> _Your task_: From the listing below, output only the lines starting at the line that has "ology, The Divine" and ending at the line that has "with one of the centra", exactly as they appear, ends included.

> _Data_:
-.-.-
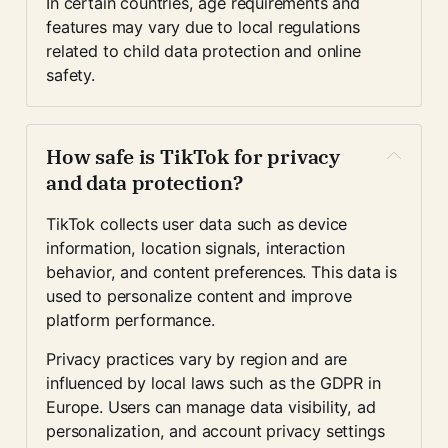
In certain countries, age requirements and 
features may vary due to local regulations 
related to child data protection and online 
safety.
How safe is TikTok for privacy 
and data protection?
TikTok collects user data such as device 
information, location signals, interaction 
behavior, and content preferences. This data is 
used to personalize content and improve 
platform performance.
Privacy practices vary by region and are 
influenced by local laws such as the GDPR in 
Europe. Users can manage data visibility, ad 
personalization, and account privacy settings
-.-.-
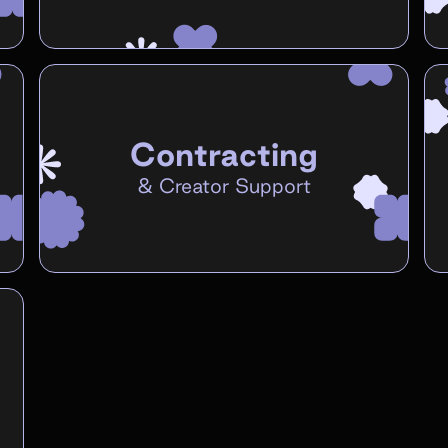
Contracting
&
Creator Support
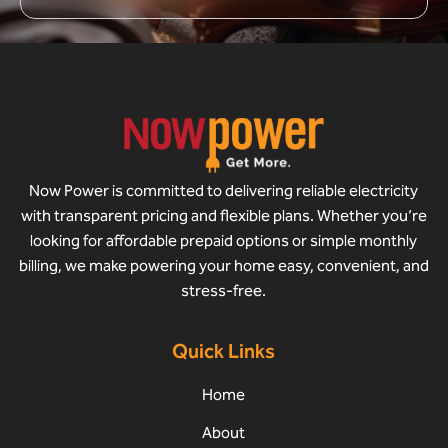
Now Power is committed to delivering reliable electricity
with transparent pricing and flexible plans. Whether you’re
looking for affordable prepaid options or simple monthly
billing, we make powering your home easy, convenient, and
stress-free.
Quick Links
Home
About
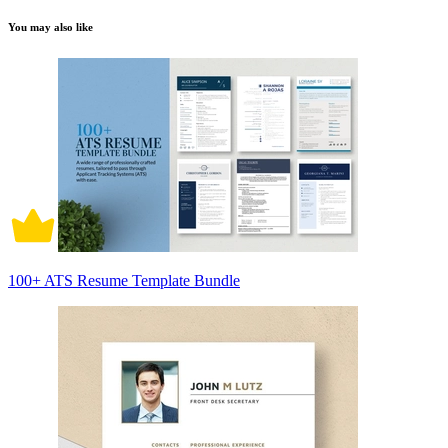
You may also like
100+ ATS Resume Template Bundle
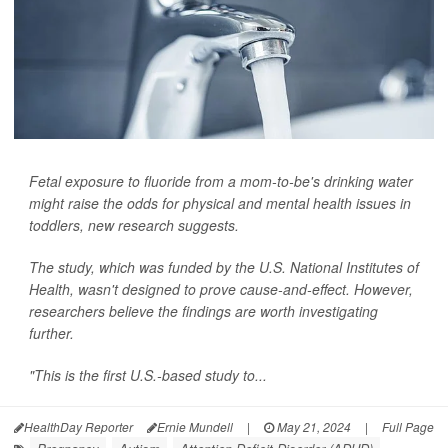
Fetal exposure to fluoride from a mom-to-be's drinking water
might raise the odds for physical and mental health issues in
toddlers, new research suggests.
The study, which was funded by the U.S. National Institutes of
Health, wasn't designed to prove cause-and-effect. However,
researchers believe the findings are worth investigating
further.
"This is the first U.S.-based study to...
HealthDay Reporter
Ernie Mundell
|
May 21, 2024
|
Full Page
-.-.-
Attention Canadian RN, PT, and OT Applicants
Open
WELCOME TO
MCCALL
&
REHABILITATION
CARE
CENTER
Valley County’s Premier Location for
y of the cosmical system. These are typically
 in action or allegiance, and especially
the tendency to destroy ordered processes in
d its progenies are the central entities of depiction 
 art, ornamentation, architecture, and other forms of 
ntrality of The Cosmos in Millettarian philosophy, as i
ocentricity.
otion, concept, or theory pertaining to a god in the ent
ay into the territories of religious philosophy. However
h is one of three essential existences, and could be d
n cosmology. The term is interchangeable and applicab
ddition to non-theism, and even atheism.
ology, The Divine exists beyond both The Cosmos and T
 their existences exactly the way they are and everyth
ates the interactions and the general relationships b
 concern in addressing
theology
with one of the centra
-.-.-
> _Exercise solution_:
ology, The Divine exists beyond both The Cosmos and T
 their existences exactly the way they are and everyth
ates the interactions and the general relationships b
 concern in addressing
theology
with one of the centra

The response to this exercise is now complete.